David Suzuki has dismissed the focus on U.S. funding as “twisted logic” and “a conspiracy theory.” Further, in an open letter sent last week, Mr. Suzuki, Canada’s foremost environmentalist, suggested that his foundation is being “bullied.” He also announced that he has stepped off the board of his foundation. “I want to speak freely without fear that my words will be deemed too political,” he wrote.
It stands to reason that David Suzuki would defend his funding. After all, he built his foundation with millions of U.S. dollars. Back in 2000, more than half of the Suzuki foundation’s budget was covered by U.S. foundations. The U.S. share has dropped dramatically since, from 52% in 2000 to 5% in 2010. Still, according to my calculations, over the past decade U.S. foundations accounted for at least 17% of the revenue of the David Suzuki Foundation. In correspondence for this article, the foundation did not dispute these numbers.

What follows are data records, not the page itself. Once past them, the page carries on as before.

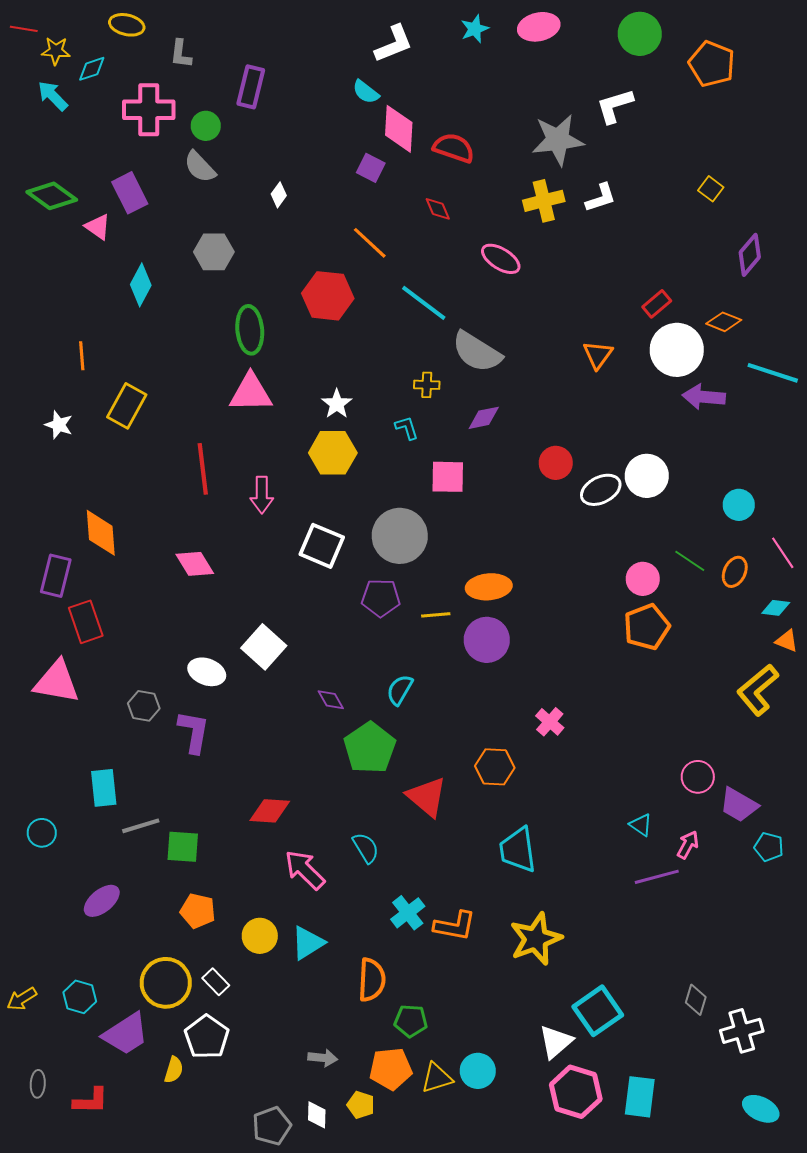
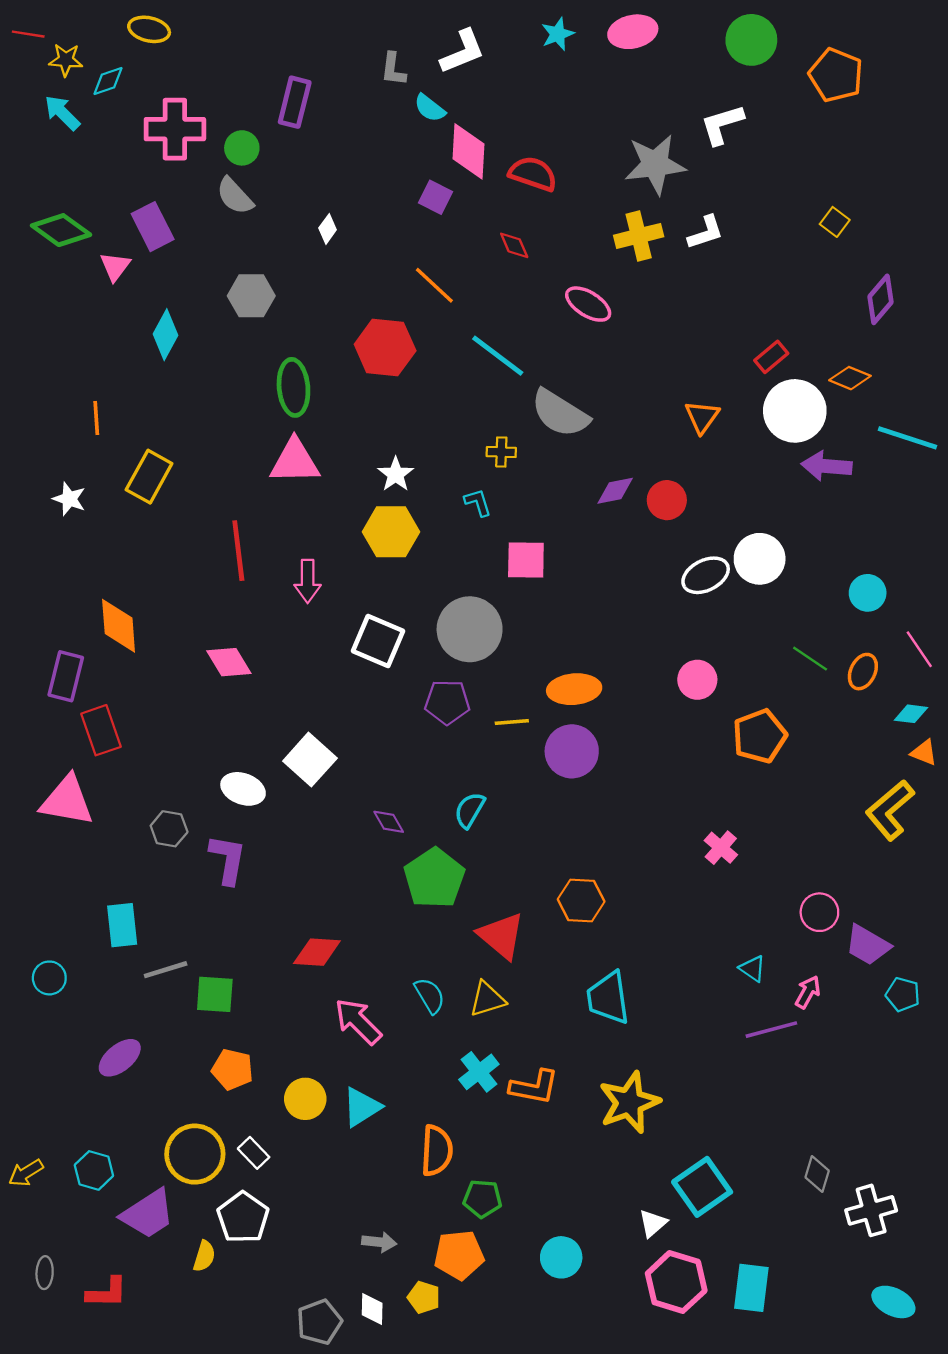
gray L-shape: (181, 54) -> (393, 69), moved
pink triangle: (98, 227) -> (115, 266), turned 32
purple diamond: (484, 418) -> (615, 491), moved
red circle: (556, 463) -> (667, 500), moved
pink circle: (643, 579) -> (697, 680), moved
pink cross: (550, 722) -> (721, 848), moved
white triangle: (556, 1042) -> (653, 1223), size x0.7
yellow triangle: (437, 1078) -> (487, 999), moved

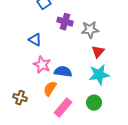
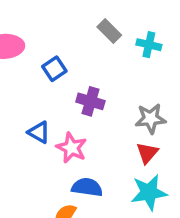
gray star: (90, 30) -> (151, 119), moved
pink star: (42, 65) -> (72, 148), moved

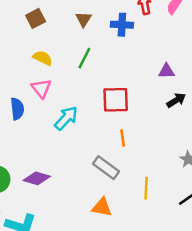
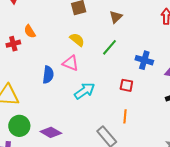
blue cross: (122, 25) -> (144, 60), moved
pink triangle: (41, 88) -> (71, 63), turned -42
red square: (116, 100) -> (126, 85), size x0.6

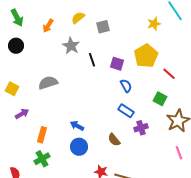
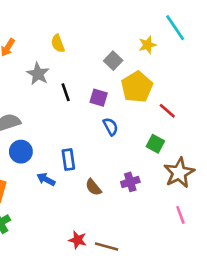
yellow semicircle: (78, 18) -> (58, 44), moved, turned -72
gray square: (103, 27) -> (113, 61), moved, turned -32
blue rectangle: (126, 111) -> (68, 160), moved, turned 49
brown semicircle: (114, 140) -> (93, 187), moved
blue circle: (79, 147) -> (21, 152), moved

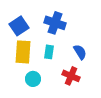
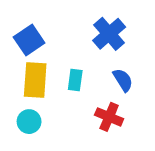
blue cross: (55, 23) -> (109, 34), moved, turned 30
cyan circle: (33, 79) -> (29, 122), moved

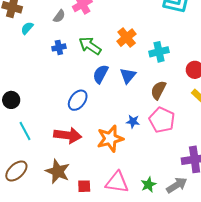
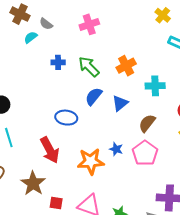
gray semicircle: (59, 16) -> (46, 24), moved, turned 80
blue ellipse: (78, 100) -> (66, 118), turned 50
red arrow: (68, 135) -> (50, 150), turned 44

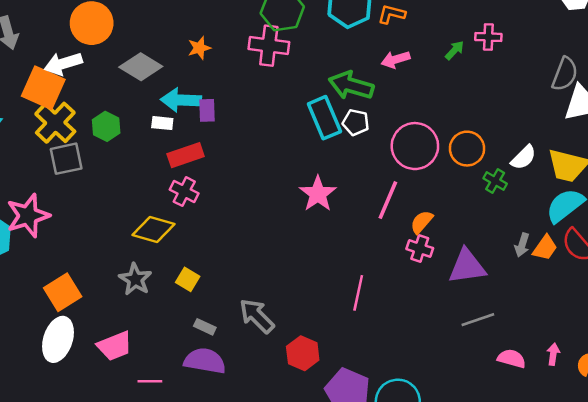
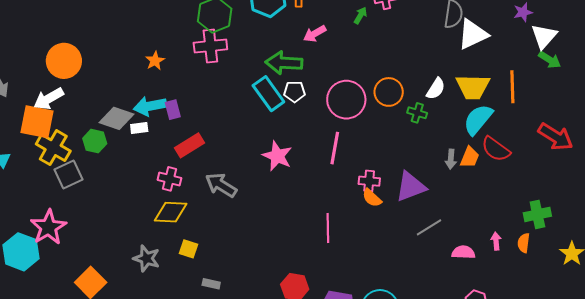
gray diamond: (141, 67) -> (116, 118), moved
red rectangle: (186, 155) -> (190, 145), moved
orange semicircle: (422, 222) -> (372, 198), moved, turned -75
yellow diamond: (153, 229) -> (171, 212), moved
gray arrow: (257, 316) -> (221, 185), moved

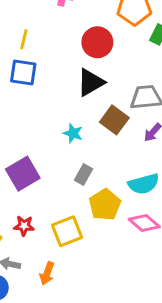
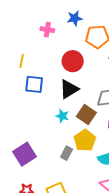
blue square: (23, 72) -> (34, 84), moved
cyan star: (73, 133) -> (62, 116), moved
yellow pentagon: (105, 205) -> (85, 140), moved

Of the $81-million that the Suzuki Foundation took in from 2000 to 2010, $44-million was from tax-receipted donations, $9-million was from other charities and $25-million (31%) was from unspecified gifts and other revenue. Tax returns also show that $3-million came from investment and rental income, sales of goods and services, and so on.
Between 2000 and 2010, total annual revenues doubled at the Suzuki foundation from $5-million to $10.6-million.
The foundation consistently generated a surplus such that total assets increased to $10.8-million as of 2010, up from $1.3-million in 2000.